TR's route is fantastic, but you need several days to do it.  I would skip the Death Valley part in Aug./Sept. - there is a real reason they call it Death Valley! 

California is a huge state and you just can't see it all in a week.  Since you are going to Tahoe, I would focus on that area and not try to see everything.  The mountains will be beautiful in August/Sept., but the low-lands will be hellishly hot.  Save them for a spring trip.


----------



## John Cummings (Jan 13, 2008)

I have driven all of the various routes many times. There are many different options so it is really very difficult to recommend which is best without knowing just how much time you have. You can do Lake Tahoe to Las Vegas quite easily in one day. I would take 395 south. You can cut over to Beatty NV just south of Bishop if you don't want to do the Death Valley thing. We did that on our last trip through there. If you do the coastal route up to San Francisco then you really need to allow at least 5 days to do it justice. It would be a shame to drive up to San Francisco and not allow at least couple of days to see the city and surrounding area.

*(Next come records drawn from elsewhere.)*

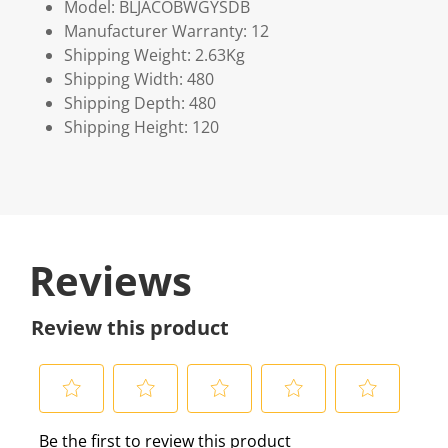
Model: BLJACOBWGYSDB
Manufacturer Warranty: 12
Shipping Weight: 2.63Kg
Shipping Width: 480
Shipping Depth: 480
Shipping Height: 120
Reviews
Review this product
S
S
S
S
S
Be the first to review this product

The other option is to drive from Los Angeles up to Fresno and then stop at Yosemite which is another must see. It will be a rather boring trip from Los Angeles to Fresno. You could drive up the coast through Santa Barbara, etc. and cut over to Fresno which would make trip longer but more scenic. Either way is a 1 day trip without doing much stopping to see the sights. If you can't get a place to stay in Yosemite, then I would recommend staying the night in Oakhurst. I would exit the park by Mariposa and take Hwy 49 north to Placerville where you will then take Hwy 50 east right into South Lake Tahoe. I have done this route several times and it is very scenic. Hwy 49 is the Gold Rush trail with a lot of historic towns along the way.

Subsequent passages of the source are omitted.